In search of a good death: What is a good death?

BMJ 2003; 327 doi: https://doi.org/10.1136/bmj.327.7408.224 (Published 24 July 2003) Cite this as: BMJ 2003;327:224
  1. June Jones, lecturer in biomedical ethics (j.jones.1{at}bham.ac.uk),
  2. Derek Willis, lecturer in primary care
  1. Department of Primary Care, University of Birmingham, Birmingham B15 2TT

    EDITOR—Ellershaw and Ward describe how access to good palliative care should be available to all patients who are dying.1 We agree that equity of access is crucially important but disagree with the implied definition of what a good death is.

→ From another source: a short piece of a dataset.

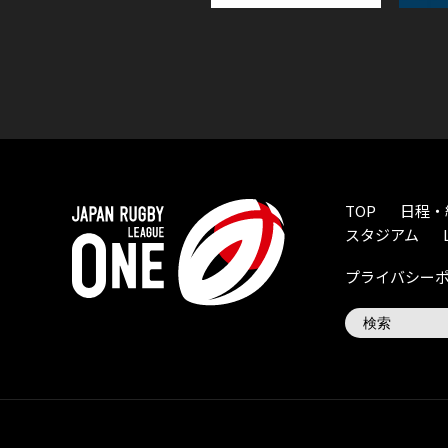
TOP
日程・
スタジアム
プライバシー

    The authors imply that a good death is one that is pain free, dignified, and one in which active resuscitation never occurs. If this is what the patient has requested, either verbally or through an advance directive, then this would be appropriate. However, we think that death can at times be unfair and premature and that a calm good death may not be what such a patient wishes. Such patients may wish to “rage against the dying of the light,”2 may never accept their end calmly, and may not wish to be pain free. The concept of a patient not wishing to be pain free and peaceful is so far removed from our concept of good that professionals may consider such a patient to be non-rational.

    We argue therefore that to force patients to have what we would call a good death is inherently medically paternalistic. A good death is one that is appropriate and requested for by that particular patient. Our duty as healthcare professionals is to ensure that resources and skills are available for their, not our, good death to occur.


    • Competing interests None declared.